Soru

Mukayeseli Eser

Hayrat vakfı camiası olarak Üstad Bediüzzamanın yolu olan hatt-ı Kuran üzerinde kararlılıkla durduğunuzu biliyoruz. Ancak neşriyat olarak Osmanlıca-Latince eserde bastığınızı görüyoruz. Nur cemaatine mensup bazı gruplar bu konuda ilk önce taviz verilmediğini sonra ise latince basma noktasında bir yol izlendiğini söylüyor. Hayrat neşriyatın Latince mukayeseli eser basmasındaki sebep nedir?

Tarih: 5.02.2022 12:58:24
Okunma: 583

Cevap

Nur Talebelerinin hatt-ı Kuran'ı muhafaza etmek noktasında latin harflerine karşı kararlı duruşu aynen devam etmektedir. Temel tercihlere ve esaslara dayalı böyle önemli bir konuda değişen bir şey olamaz. Bir bid'anın bid'alığı ve ona karşı nur talebelerinin sergilediği duruş zamanla ortadan kalkmaz.

Mukayeseli nüshalarda önemli olan bakış açısıdır. Yapılan bu çalışmanın neye hizmet ettiği asıl önemli olandır. Mukayeseli olarak hazırlanan risaleler Osmanlıcayı bilen kimseler için çıkarılmadı. Osmanlıcayı yeni öğrenen ve geliştirmek isteyen kimseler için bu çalışma yapıldı. Osmanlıcaya revaç vermek ve kolay olduğu noktasında kanaat vermek için bu çalışma planlandı. Bu çalışmanın latin harflerini şirin göstermek dikkatleri oraya çekmek gibi bir hedefi olmadığı aşikardır.

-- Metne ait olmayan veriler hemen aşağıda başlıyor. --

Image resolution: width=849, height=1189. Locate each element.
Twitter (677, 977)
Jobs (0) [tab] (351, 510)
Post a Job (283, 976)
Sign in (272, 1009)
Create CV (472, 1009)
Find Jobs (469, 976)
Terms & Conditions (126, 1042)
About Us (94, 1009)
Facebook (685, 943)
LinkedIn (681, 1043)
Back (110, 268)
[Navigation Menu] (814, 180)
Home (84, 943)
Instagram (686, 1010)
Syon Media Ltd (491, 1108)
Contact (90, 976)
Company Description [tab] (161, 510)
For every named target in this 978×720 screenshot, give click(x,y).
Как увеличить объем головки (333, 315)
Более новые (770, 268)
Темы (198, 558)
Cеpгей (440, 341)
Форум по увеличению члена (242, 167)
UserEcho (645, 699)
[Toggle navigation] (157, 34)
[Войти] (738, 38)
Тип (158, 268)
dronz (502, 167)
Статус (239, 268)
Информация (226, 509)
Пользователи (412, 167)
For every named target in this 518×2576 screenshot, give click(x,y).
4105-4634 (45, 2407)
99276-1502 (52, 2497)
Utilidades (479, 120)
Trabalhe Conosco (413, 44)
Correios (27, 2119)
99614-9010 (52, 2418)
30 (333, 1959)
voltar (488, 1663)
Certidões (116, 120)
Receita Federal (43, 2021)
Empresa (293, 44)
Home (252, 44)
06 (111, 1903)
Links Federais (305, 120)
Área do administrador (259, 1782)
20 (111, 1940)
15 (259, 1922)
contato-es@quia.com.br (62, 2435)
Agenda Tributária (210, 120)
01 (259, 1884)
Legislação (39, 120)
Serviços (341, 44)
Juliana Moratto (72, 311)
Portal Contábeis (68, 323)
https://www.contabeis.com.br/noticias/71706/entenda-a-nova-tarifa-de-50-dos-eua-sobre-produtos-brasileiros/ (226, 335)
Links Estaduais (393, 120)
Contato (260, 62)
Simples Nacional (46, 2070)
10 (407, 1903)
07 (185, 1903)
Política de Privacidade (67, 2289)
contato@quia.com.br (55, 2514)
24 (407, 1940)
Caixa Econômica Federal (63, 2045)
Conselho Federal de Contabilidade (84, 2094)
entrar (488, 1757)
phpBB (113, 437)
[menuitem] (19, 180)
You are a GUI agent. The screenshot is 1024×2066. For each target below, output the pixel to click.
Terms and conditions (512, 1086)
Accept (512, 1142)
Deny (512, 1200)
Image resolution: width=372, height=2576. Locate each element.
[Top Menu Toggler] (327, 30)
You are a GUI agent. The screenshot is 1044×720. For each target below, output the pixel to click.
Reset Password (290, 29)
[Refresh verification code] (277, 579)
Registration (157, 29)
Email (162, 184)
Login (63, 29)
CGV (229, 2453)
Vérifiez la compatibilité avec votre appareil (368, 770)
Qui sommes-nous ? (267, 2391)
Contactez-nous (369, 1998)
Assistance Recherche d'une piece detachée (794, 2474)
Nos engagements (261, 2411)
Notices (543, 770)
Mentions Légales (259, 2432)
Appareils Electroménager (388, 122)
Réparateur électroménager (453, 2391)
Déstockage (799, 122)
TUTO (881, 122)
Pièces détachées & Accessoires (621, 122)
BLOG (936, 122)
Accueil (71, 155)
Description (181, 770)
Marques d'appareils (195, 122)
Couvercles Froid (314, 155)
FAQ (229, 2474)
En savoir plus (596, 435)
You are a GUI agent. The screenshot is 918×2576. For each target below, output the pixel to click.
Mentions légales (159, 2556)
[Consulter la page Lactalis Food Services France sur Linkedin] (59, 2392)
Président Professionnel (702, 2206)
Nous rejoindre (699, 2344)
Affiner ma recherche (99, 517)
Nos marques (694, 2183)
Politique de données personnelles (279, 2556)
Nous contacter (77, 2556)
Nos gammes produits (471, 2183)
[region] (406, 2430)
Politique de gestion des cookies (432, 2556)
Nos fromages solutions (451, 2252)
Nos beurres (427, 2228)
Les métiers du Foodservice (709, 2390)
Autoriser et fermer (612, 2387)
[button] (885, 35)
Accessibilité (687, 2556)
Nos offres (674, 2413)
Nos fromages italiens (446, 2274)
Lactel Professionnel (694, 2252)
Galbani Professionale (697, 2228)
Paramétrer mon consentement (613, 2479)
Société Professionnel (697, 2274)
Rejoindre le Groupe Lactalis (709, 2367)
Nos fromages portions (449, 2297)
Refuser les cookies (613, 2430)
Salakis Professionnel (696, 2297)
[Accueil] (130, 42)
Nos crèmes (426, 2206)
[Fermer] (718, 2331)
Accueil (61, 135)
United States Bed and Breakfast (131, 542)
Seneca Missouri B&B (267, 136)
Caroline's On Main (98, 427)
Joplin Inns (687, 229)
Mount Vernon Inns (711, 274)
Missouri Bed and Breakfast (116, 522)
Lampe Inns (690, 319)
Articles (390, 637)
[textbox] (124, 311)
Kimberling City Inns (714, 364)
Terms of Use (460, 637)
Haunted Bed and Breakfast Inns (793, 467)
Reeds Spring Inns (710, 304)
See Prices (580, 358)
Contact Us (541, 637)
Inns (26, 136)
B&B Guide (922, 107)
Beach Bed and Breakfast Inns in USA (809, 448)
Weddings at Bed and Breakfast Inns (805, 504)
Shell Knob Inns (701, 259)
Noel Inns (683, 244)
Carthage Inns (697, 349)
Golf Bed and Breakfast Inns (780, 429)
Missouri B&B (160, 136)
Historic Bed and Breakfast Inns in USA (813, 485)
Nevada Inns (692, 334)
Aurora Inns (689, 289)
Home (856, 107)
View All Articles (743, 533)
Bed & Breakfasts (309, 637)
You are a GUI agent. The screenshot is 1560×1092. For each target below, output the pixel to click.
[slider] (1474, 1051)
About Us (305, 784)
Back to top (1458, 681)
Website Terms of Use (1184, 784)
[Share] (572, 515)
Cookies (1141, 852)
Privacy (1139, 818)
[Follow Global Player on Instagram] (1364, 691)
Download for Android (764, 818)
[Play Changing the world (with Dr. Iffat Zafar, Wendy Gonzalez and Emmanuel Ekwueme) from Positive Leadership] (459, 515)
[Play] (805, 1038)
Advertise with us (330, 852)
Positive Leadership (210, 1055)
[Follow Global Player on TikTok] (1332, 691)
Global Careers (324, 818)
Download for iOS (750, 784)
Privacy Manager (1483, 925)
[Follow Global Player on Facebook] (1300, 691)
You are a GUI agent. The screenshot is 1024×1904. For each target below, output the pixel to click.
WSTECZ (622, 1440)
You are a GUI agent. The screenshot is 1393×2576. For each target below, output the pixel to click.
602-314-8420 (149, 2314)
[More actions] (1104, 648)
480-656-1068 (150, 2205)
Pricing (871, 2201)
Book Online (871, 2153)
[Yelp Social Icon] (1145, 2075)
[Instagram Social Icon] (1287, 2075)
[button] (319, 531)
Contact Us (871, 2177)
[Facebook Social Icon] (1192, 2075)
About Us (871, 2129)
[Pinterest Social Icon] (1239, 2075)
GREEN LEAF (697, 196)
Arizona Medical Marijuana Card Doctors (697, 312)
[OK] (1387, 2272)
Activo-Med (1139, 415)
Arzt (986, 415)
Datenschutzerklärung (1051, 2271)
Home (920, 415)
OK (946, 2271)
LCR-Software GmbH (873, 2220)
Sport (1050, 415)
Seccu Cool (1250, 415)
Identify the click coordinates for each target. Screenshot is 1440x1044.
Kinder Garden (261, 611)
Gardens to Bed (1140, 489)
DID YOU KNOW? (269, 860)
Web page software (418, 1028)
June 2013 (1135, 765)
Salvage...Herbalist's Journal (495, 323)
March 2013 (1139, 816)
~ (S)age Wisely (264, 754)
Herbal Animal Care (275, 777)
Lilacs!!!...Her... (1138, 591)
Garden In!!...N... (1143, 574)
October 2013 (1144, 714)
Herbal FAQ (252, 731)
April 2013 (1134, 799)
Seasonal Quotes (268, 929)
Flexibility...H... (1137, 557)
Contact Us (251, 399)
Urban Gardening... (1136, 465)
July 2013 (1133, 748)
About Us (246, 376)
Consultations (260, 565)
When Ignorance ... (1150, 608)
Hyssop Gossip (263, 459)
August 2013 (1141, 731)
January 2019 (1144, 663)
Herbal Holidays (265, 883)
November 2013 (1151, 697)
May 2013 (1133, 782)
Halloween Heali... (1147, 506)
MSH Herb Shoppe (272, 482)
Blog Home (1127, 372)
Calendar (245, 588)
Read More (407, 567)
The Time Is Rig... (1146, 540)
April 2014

Bir sayfada hatt-ı Kur'an, diğer sayfada latince olursa, bu hal toplumda hangi tercihe katkı sağlar ve hangisini insanlara fark ettirir ve hangisinin gelişimini arttırır? Elbette nazarları hatt-ı Kur'an'a çevireceği açıkça ortadadır.

Zaten Nur hizmetinde latinceye hiç müsaade yokmuş gibi bir önkabul de yoktur. Nitekim, "Yeni hurufa zaruret derecesinde (mecburiyet miktarınca) müsaade olur" diye Bediüzzaman Hazretleri'nin Kastamonu Lahikası'ndaki yazılı beyanı talebelerince yıllardır bilinmekte ve zaten öyle değerlendirilmektedir.

Nur Talebelerinin nazarı şudur: Nur Talebeleri kendileri hatt-ı Kur'anla okur ve yazar. Üstadlarının işaret ettiği üzere en mühim vazifelerinden birini hatt-ı Kuran'ı muhafaza olarak bilirler. Cemaat haricinde olup nur hizmetini yeni tanıyacak durumda olanlara, bu hizmetin ehemmiyetini anlayıncaya kadar latinceden okumaya izin vardır. Anladıktan sonra ise, onu da hatt-ı Kur'ana teşvik etmek vazifeleridir.

Bediüzzaman Hazretleri Üstadımızın bu duruşunu esas tutan Husrev Efendi Hazretleri, "Risale-i Nur'u anlayıncaya kadar yeni harflerden verin okusunlar. Ne zaman anladılar, artık onlara Kur'an yazısını öğretin." mealindeki beyanları ile bu düsturu hayatı boyunca uygulamıştır.